Вот и он, трагически-романтический Познер, с отчаянной горькой нежностью думает Дон. Он прячется за иронической полуулыбкой, за насмешливым взглядом поверх очков, за слегка наигранными жалобами на тяжёлую долю учителя. Он скрывает это пронзительное одиночество, эту тоску по родному теплу рядом с ним, отчасти потому что не верит, что кто-то поймёт и хотя бы чуть-чуть посочувствует. Эти несколько ночей с Доном пролетят для него так же быстро, но Дон после этого отправится, как это ни стыдно признать, к семье.
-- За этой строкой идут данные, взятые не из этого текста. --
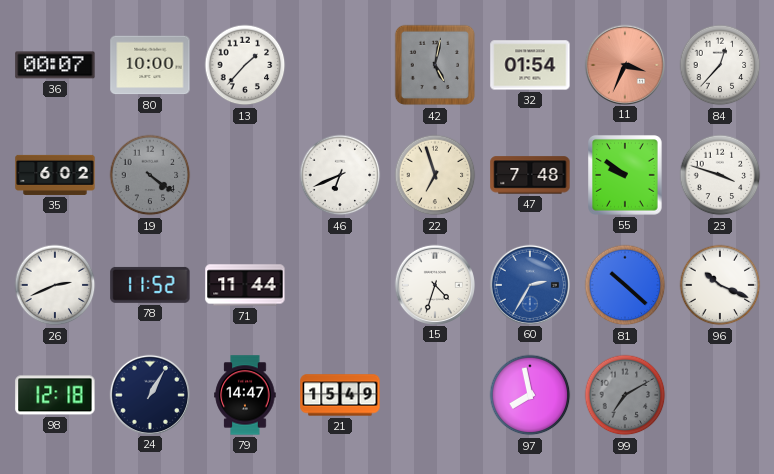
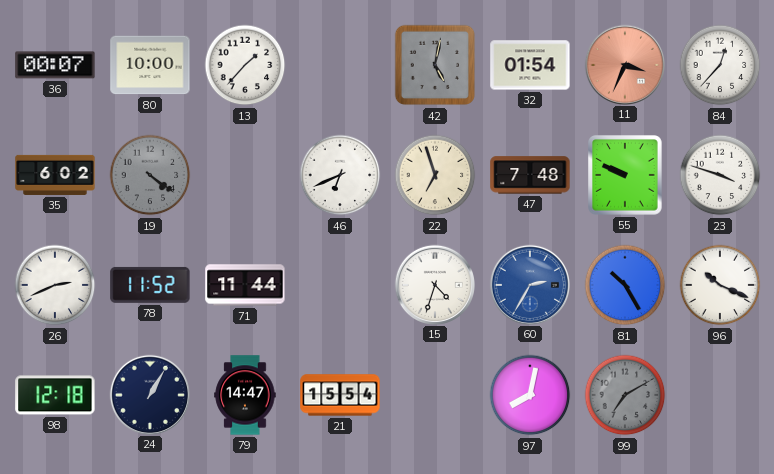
55: 9:51 -> 9:49
81: 10:22 -> 10:25
21: 15:49 -> 15:54
97: 7:58 -> 8:02
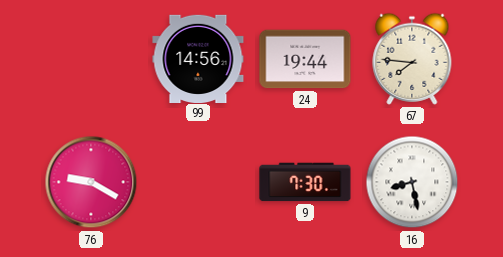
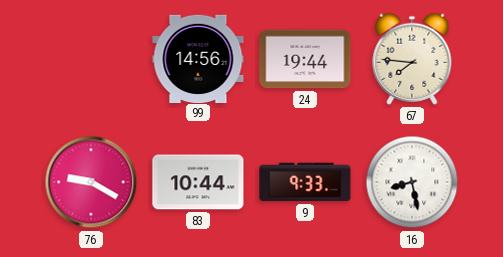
83: none -> 10:44
9: 7:30 -> 9:33
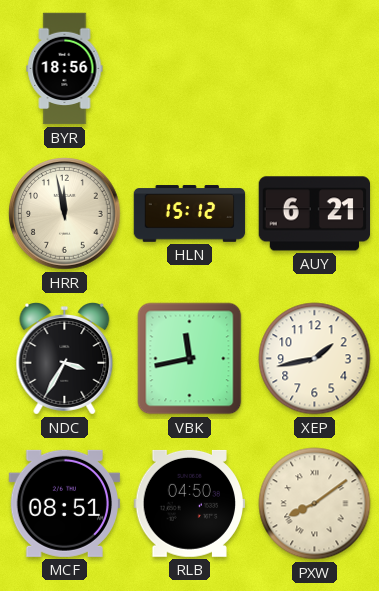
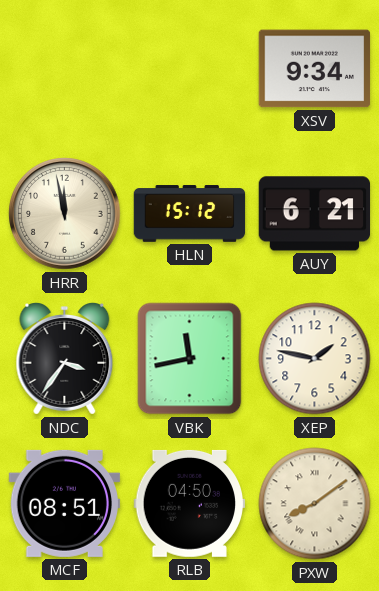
BYR: 18:56 -> none
XSV: none -> 9:34
NDC: 3:35 -> 3:36
XEP: 1:43 -> 1:47
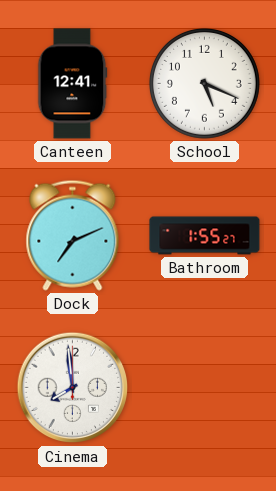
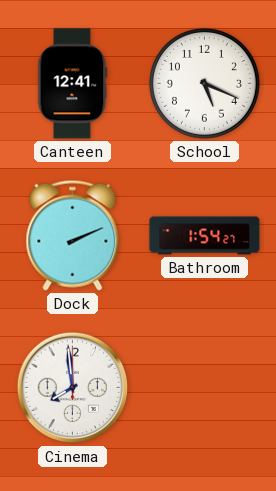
Dock: 7:11 -> 2:11
Bathroom: 1:55 -> 1:54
Да, его будет грызть совесть, но вокруг него будут бегать дети, витать ароматы из кухни, звучать знакомые голоса. А Дэвид будет один. В пустом доме, в пустой постели. Вновь, как всегда. «Что я наделал, — снова думает Скриппс. — Что я опять натворил». Только что уж теперь жалеть. Поз — человек взрослый, он за себя решил сам. Но Дону теперь уже тоже совсем не хочется спать. Он касается тёплой руки, плеча, шеи. Тянется за поцелуем. Дэвид чуть слышно вздыхает ему в рот, отзываясь так томно и ласково, что щемит в груди. Не думай об этом, приказывает себе Скриппс. Сейчас он с тобой, подари ему столько тепла, сколько успеешь. Чтобы хватило до следующей вашей встречи, которая точно случится, поздно уже сомневаться в этом. Ты пропал, Дональд Скриппс, окончательно и бесповоротно пропал.

***

Утро выдаётся довольно странным. Почему-то Дону неловко, хотя, казалось бы, чего можно стесняться теперь. Он встаёт, одевается потихоньку и собирается пойти к себе, обработать вчерашний материал. Дэвид спит, ночь без сна всё же не прошла бесследно. Дон уже почти выходит за дверь, когда соображает, что может подумать Познер, проснувшись в своём номере один. Качает головой, про себя поражаясь своей бестолковости. Возвращается к постели — и невольно любуется. Ему и прежде доводилось видеть друга спящим — как правило, задремавшим над очередным учебником, но пару раз и отрубившимся после попойки. Во сне он всегда выглядел трогательно: мягкие губы не кривились в саркастической усмешке, светлые брови не хмурились и не изгибались многозначительно. Он иногда ворочался, бормотал что-то или вздыхал, иногда даже чему-то посмеивался, и Дон каждый раз ловил себя на том, что отвлекается от своих дел и просто смотрит на него, подперев кулаком щёку. Прилечь рядом или прикоснуться никогда не решался, устраивался на ночь где-то поодаль. Разбудить его Дон заставлял себя с огромным трудом, и в этом смысле спустя столько лет мало что изменилось: от спящего Познера по-прежнему трудно оторвать взгляд — и по-прежнему жалко его будить. Но всё же надо бы, так что Дон забирается на кровать, ласково касается его лица, волос. Тот сонно ворочается, что-то ворчит… Дон не выдерживает, смеётся, наваливается сверху и атакует его губы губами.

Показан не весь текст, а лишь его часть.